### To do
What you return should be only the lines in the entries below between the one holding "ls/13-climate_action/" and the one holding "wird Ihren Rang", ends included, with every picture left out.
(Data shown begins)
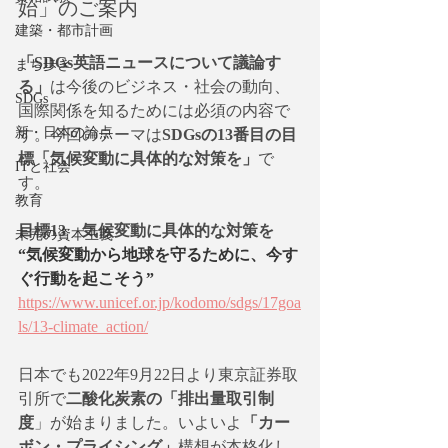
始」のご案内
建築・都市計画
「SDGs英語ニュースについて議論す
まち歩き
る」
は今後のビジネス・社会の動向、
SDGs
国際関係を知るためには必須の内容で
新・日本の論点
す。今回のテーマは
SDGsの13番目の目
標「気候変動に具体的な対策を」
で
ITと社会
す。
教育
目標13　気候変動に具体的な対策を
未完の資本主義
“気候変動から地球を守るために、今す
ぐ行動を起こそう”
https://www.unicef.or.jp/kodomo/sdgs/17goa
ls/13-climate_action/
日本でも2022年9月22日より東京証券取
引所で
二酸化炭素の「排出量取引制
度
」が始まりました。いよいよ
「カー
ボン・プライシング」
構想が本格化し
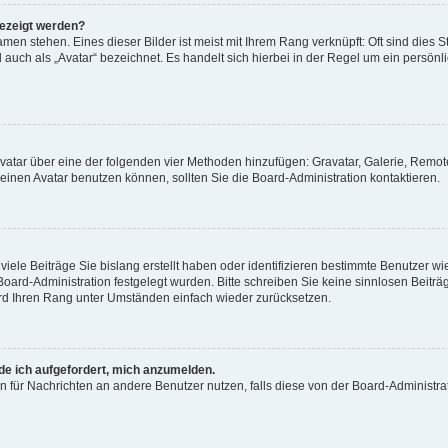
gezeigt werden?
men stehen. Eines dieser Bilder ist meist mit Ihrem Rang verknüpft: Oft sind dies S
auch als „Avatar“ bezeichnet. Es handelt sich hierbei in der Regel um ein persönl
 Avatar über eine der folgenden vier Methoden hinzufügen: Gravatar, Galerie, Rem
inen Avatar benutzen können, sollten Sie die Board-Administration kontaktieren.
iele Beiträge Sie bislang erstellt haben oder identifizieren bestimmte Benutzer
 Board-Administration festgelegt wurden. Bitte schreiben Sie keine sinnlosen Beit
wird Ihren Rang unter Umständen einfach wieder zurücksetzen.
rde ich aufgefordert, mich anzumelden.
ion für Nachrichten an andere Benutzer nutzen, falls diese von der Board-Administ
(Data shown ends)
### Answer to the problem
ls/13-climate_action/
日本でも2022年9月22日より東京証券取
引所で
二酸化炭素の「排出量取引制
度
」が始まりました。いよいよ
「カー
ボン・プライシング」
構想が本格化し
gezeigt werden?
men stehen. Eines dieser Bilder ist meist mit Ihrem Rang verknüpft: Oft sind dies S
auch als „Avatar“ bezeichnet. Es handelt sich hierbei in der Regel um ein persönl
 Avatar über eine der folgenden vier Methoden hinzufügen: Gravatar, Galerie, Rem
inen Avatar benutzen können, sollten Sie die Board-Administration kontaktieren.
iele Beiträge Sie bislang erstellt haben oder identifizieren bestimmte Benutzer
 Board-Administration festgelegt wurden. Bitte schreiben Sie keine sinnlosen Beit
wird Ihren Rang unter Umständen einfach wieder zurücksetzen.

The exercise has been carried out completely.